Gather the lines below that include the string "Marketing", copying each in full.
═══ Data ═══
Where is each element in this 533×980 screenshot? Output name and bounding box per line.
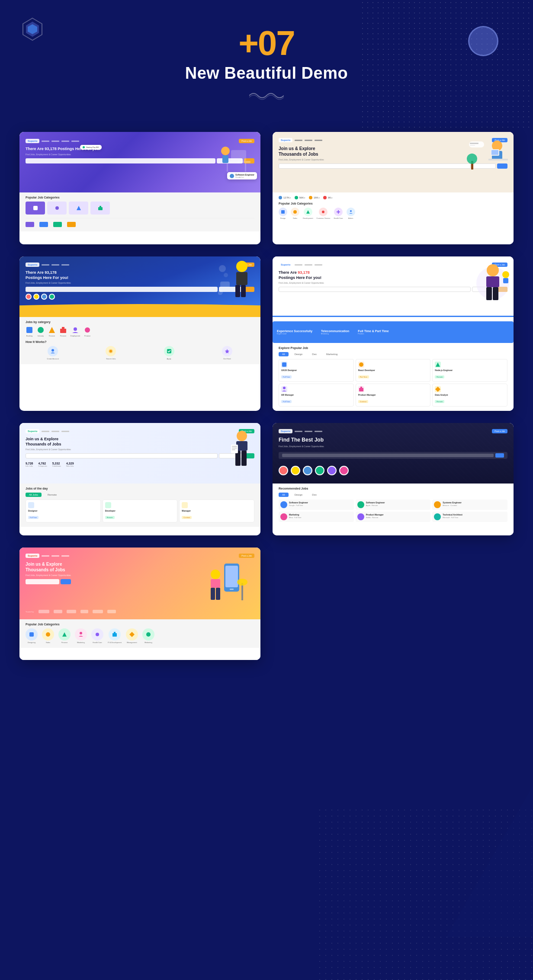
svg-point-60: [359, 362, 363, 367]
demo6-tab-design[interactable]: Design: [291, 493, 306, 497]
demo5-search-input[interactable]: [26, 453, 218, 458]
demo6-nav-link-3: [315, 431, 322, 432]
demo7-hero-left: Join us & ExploreThousands of Jobs Find …: [26, 561, 71, 606]
demo-card-7[interactable]: Superio Post a Job Join us & ExploreThou…: [19, 548, 260, 660]
demo-card-5[interactable]: Superio Post a Job Join us & ExploreThou…: [19, 423, 260, 535]
demo-card-2[interactable]: Superio Post a Job Join us & ExploreThou…: [273, 132, 514, 244]
demo6-tab-dev[interactable]: Dev: [308, 493, 320, 497]
demo2-search-input[interactable]: [279, 163, 471, 169]
demo-card-6[interactable]: Superio Post a Job Find The Best Job Fin…: [273, 423, 514, 535]
demo5-nav-link-1: [42, 431, 49, 432]
demo1-hero: Superio Post a Job There Are 93,178 Post…: [19, 132, 260, 192]
demo6-avatar-4: [315, 466, 324, 475]
stat-1: 9,726 Live Jobs: [26, 462, 33, 467]
svg-rect-33: [236, 272, 247, 285]
cat-icon-cs: Customer Service: [317, 208, 331, 219]
cat-card-3: [69, 202, 88, 215]
demo5-tab-all[interactable]: All Jobs: [26, 493, 42, 497]
stat-item-4: 9K+: [323, 196, 333, 199]
demo5-nav-links: [42, 431, 237, 432]
tab-marketing[interactable]: Marketing: [323, 352, 341, 356]
demo5-tab-new[interactable]: Remote: [44, 493, 60, 497]
svg-rect-83: [29, 632, 34, 637]
demo6-search-btn[interactable]: [495, 453, 504, 458]
demo6-avatar-5: [327, 466, 337, 475]
stat-4: 4,329 New Jobs: [66, 462, 74, 467]
cat-icon-sales: Sales: [291, 208, 299, 219]
demo-card-3[interactable]: Superio Post a Job There Are 93,178Posti…: [19, 256, 260, 411]
rec-job-5: Product Manager Netflix · Remote: [356, 512, 431, 522]
rec-job-6-info: Technical Architect Microsoft · Full Tim…: [443, 513, 506, 519]
logo-2: [39, 222, 48, 227]
cat-icon-dev: Development: [303, 208, 313, 219]
cat-card-4: [90, 202, 110, 215]
demo1-search-input[interactable]: [26, 158, 215, 163]
svg-rect-46: [85, 327, 90, 333]
demo4-browser: Superio Post a Job There Are 93,178Posti…: [273, 256, 514, 411]
svg-point-62: [283, 387, 286, 389]
demo3-nav-link-1: [42, 264, 49, 266]
nav-link-2: [51, 141, 59, 142]
svg-rect-14: [100, 206, 101, 208]
svg-rect-9: [222, 155, 228, 163]
demo2-illustration: [467, 137, 510, 176]
demo3-search-input[interactable]: [26, 287, 218, 292]
page-title: New Beautiful Demo: [9, 64, 524, 83]
tab-all[interactable]: All: [279, 352, 289, 356]
svg-marker-27: [306, 210, 310, 214]
demo4-accent-bar: Experience Successfully Expert Level Tel…: [273, 321, 514, 343]
logo-hex: [22, 17, 43, 43]
svg-rect-19: [491, 150, 498, 155]
job-card-1: UI/UX Designer Full Time: [279, 359, 354, 382]
svg-rect-23: [470, 143, 478, 144]
demo2-logo: Superio: [279, 138, 292, 142]
demo5-bottom: Jobs of the day All Jobs Remote Designer…: [19, 484, 260, 527]
svg-rect-78: [211, 579, 220, 588]
svg-marker-65: [435, 387, 440, 392]
demo4-nav-links: [295, 264, 490, 266]
demo6-search-row: [279, 452, 507, 459]
demo3-nav-link-3: [61, 264, 69, 266]
demo5-job-2: Developer Remote: [103, 500, 178, 522]
demo5-section-title: Jobs of the day: [26, 487, 254, 490]
tab-dev[interactable]: Dev: [308, 352, 320, 356]
demo7-cat-5: Health Care: [91, 628, 103, 644]
cat-icon-health: Health Care: [334, 208, 343, 219]
svg-rect-40: [26, 327, 32, 333]
demo7-search-btn[interactable]: [61, 579, 71, 584]
demo-card-4[interactable]: Superio Post a Job There Are 93,178Posti…: [273, 256, 514, 411]
job-card-4: HR Manager Full Time: [279, 384, 354, 407]
demo4-search-input[interactable]: [279, 287, 471, 292]
svg-point-53: [487, 264, 499, 276]
cat-icon-admin: Admin: [347, 208, 355, 219]
demo7-nav-btn[interactable]: Post a Job: [239, 554, 254, 558]
job-card-5: Product Manager Contract: [356, 384, 431, 407]
tab-design[interactable]: Design: [291, 352, 306, 356]
svg-point-37: [224, 273, 228, 277]
logo-3: [53, 222, 62, 227]
demo1-bottom: Popular Job Categories: [19, 192, 260, 231]
demo7-cat-8: Marketing: [142, 628, 154, 644]
demo-card-1[interactable]: Superio Post a Job There Are 93,178 Post…: [19, 132, 260, 244]
svg-point-82: [237, 579, 247, 586]
demo6-search-input[interactable]: [282, 454, 494, 457]
demo5-job-cards: Designer Full Time Developer Remote Mana…: [26, 500, 254, 522]
stat-item-2: 56K+: [295, 196, 305, 199]
demo5-nav-link-2: [51, 431, 59, 432]
demo6-browser: Superio Post a Job Find The Best Job Fin…: [273, 423, 514, 535]
svg-rect-88: [112, 633, 117, 637]
demo7-nav-link-2: [51, 555, 59, 557]
svg-rect-64: [360, 387, 362, 388]
demo5-job-3: Manager Contract: [179, 500, 254, 522]
demo4-section-title: Explore Popular Job: [279, 346, 507, 349]
demo5-tabs: All Jobs Remote: [26, 493, 254, 497]
demo6-tab-all[interactable]: All: [279, 493, 289, 497]
demo6-nav-btn[interactable]: Post a Job: [492, 429, 507, 433]
demo1-badge-1: Starting Pay $10: [80, 145, 102, 150]
svg-point-11: [55, 206, 59, 210]
how-works-3: Apply: [142, 346, 196, 360]
demo3-how-title: How It Works?: [26, 340, 254, 343]
demo7-search-input[interactable]: [26, 579, 59, 584]
how-works-1: Create Account: [26, 346, 80, 360]
svg-marker-90: [129, 632, 135, 637]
═══
=== Solution below ===
tab-marketing[interactable]: Marketing: [323, 352, 341, 356]
demo7-cat-8: Marketing: [142, 628, 154, 644]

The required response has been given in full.